Now this.  Blog by Joanne Tosti-Vasey (See: https://civilrightsadvocacy.net/2013/05/03/pittsburgh-no-dv-backtracking/)

I write to ask you for help to have a strong presence at next Tuesday’s and Wednesday’s Council meeting to utilize the public comment portion of the meeting to condemn this action by Councilman Burgess and to show strong support for the law we need and fought so hard to get.  

Unfortunately, your voice is needed again to defend that which we all worked on for so long.

The members who defended the bill were:  Bill Peduto, Patrick Dowd, Corey O’Connor, Natalia Rudiak and Bruce Kraus.

Those who joined with Mr.
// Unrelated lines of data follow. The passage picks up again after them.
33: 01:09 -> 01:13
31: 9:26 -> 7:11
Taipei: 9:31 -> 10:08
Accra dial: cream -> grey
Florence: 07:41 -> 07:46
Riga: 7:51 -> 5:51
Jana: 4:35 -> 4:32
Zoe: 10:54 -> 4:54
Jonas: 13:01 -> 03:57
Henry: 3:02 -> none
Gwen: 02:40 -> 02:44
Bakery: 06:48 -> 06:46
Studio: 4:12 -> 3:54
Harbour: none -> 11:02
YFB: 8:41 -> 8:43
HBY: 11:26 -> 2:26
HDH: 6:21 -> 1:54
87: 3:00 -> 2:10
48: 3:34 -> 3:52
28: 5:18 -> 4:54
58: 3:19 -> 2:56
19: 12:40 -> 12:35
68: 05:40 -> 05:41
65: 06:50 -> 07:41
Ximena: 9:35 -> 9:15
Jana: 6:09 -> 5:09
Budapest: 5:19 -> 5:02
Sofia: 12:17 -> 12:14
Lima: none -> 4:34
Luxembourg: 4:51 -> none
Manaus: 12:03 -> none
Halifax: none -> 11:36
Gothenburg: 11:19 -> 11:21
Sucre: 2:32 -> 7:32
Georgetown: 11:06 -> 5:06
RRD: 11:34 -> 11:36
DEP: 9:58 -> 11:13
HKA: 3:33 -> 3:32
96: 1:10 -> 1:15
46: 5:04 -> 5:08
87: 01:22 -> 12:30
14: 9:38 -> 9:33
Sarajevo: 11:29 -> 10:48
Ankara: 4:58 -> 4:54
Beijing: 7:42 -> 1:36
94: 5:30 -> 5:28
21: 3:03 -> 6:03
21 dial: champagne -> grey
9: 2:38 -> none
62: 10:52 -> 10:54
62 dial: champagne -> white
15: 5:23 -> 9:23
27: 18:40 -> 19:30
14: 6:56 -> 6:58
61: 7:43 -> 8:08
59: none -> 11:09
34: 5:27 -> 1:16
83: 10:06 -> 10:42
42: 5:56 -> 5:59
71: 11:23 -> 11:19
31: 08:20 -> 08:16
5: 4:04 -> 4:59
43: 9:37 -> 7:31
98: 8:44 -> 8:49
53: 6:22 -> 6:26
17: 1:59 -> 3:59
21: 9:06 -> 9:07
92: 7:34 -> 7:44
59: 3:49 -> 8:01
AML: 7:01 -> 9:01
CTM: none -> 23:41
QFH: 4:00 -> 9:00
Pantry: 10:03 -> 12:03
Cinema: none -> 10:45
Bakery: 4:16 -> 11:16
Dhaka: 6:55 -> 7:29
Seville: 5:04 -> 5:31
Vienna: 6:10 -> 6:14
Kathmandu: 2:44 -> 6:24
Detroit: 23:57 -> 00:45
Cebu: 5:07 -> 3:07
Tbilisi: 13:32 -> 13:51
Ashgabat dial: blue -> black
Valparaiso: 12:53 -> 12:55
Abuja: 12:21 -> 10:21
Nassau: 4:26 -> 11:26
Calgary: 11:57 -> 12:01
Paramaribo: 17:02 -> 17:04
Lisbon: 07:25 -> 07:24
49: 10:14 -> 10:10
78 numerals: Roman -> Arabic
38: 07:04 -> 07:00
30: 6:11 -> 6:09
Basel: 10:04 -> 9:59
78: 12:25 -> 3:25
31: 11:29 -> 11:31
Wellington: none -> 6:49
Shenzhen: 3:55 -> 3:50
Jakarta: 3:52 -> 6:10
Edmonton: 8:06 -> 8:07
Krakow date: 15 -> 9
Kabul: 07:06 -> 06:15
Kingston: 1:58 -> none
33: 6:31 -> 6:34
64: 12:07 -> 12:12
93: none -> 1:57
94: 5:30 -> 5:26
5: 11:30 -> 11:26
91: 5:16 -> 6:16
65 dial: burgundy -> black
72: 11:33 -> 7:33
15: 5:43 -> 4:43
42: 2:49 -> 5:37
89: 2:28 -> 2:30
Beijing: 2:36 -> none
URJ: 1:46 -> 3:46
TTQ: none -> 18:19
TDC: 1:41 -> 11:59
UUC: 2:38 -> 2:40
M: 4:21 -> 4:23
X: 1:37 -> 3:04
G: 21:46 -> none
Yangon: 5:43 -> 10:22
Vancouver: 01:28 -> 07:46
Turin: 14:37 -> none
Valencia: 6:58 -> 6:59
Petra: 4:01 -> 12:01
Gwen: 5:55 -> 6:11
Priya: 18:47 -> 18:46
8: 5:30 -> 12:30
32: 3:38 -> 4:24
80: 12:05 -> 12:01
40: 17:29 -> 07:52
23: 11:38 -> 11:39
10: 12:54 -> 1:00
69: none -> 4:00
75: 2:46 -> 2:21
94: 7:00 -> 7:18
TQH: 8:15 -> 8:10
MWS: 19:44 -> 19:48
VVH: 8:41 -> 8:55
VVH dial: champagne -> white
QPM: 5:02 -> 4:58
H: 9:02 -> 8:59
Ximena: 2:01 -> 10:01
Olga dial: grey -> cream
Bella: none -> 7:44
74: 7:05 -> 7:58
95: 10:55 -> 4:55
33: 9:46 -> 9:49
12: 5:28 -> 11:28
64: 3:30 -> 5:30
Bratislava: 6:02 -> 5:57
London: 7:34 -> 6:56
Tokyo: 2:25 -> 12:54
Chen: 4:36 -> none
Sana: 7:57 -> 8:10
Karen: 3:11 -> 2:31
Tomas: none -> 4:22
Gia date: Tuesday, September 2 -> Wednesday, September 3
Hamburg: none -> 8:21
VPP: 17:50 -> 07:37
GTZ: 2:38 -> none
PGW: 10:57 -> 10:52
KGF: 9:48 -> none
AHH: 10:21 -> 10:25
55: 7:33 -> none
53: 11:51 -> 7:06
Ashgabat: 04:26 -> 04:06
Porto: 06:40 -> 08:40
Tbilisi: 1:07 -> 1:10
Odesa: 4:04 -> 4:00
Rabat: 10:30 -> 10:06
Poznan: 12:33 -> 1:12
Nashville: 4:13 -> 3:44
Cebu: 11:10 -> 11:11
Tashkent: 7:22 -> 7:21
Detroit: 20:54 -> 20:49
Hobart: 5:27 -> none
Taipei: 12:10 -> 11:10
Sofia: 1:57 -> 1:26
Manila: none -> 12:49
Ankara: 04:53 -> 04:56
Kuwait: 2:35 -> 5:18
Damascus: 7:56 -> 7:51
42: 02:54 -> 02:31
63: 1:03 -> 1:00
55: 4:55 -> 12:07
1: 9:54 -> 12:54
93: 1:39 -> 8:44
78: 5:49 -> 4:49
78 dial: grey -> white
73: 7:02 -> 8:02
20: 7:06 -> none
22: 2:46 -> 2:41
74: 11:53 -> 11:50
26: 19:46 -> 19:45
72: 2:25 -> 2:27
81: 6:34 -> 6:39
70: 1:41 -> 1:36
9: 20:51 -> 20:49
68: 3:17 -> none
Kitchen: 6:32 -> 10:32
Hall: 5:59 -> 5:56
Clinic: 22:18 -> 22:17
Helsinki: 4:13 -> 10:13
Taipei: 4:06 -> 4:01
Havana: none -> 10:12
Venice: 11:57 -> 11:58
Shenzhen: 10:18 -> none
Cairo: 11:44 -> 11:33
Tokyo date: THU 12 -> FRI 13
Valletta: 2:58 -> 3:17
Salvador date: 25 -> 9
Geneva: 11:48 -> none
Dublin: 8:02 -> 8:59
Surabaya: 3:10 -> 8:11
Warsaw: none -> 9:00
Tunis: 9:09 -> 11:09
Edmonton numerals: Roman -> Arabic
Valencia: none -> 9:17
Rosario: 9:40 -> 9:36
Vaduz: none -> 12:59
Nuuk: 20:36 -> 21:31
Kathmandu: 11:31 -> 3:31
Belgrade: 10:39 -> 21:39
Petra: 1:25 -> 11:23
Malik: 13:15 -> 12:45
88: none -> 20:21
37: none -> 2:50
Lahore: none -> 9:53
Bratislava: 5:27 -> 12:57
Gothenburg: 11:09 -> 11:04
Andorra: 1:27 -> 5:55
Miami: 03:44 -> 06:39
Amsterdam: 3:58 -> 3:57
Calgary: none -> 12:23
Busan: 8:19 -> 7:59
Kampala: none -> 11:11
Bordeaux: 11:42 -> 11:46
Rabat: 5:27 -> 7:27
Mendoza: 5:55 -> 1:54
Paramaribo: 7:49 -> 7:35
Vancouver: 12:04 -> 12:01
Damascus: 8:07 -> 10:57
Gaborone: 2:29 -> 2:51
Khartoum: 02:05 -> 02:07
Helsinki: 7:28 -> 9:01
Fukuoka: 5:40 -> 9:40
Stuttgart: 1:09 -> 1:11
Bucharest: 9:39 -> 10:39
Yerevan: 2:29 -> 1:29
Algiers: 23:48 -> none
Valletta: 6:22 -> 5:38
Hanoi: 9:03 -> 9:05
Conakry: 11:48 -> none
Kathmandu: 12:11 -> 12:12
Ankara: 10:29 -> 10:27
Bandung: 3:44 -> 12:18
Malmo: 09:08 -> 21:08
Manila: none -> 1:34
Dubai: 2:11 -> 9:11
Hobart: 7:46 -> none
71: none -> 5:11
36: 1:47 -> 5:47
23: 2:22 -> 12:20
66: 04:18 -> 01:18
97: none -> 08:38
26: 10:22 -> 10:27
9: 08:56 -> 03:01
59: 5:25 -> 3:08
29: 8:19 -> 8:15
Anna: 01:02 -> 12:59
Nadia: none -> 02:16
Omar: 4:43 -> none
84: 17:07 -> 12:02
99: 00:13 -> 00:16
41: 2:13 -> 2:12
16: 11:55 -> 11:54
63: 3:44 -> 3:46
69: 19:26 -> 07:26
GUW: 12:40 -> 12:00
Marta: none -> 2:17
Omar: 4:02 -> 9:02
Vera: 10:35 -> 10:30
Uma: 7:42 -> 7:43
Burgess were, President Darlene Harris, Daniel Lavelle, and Theresa Kail-Smith.

Well worth watching this Council meeting, which repeats on air Sunday at 10:00 and 7:00 (Comcast City Channel 13), and which will soon be posted on line at the City’s Legislative Information Center.

Those who cannot be there on Tuesday or Wednesday at 10 AM are encouraged to  email or call the Council to convey their support for the Ordinance.  

Here is the link:    http://pittsburghpa.gov/council/

Here are the contacts for those who were ready to repeal the Ordinance.

Thank you for your anticipated cooperation in this matter.  Please also share this missive with others who would be interested in this issue.

Douglas Shields

Former President of Pittsburgh City Council

Prime sponsor of the Police & Domestic Violence Ordinance”

5 thoughts on “Pittsburgh: Do NOT Backtrack on Domestic Violence Protections

  1. Thanks for blogging about this important issue.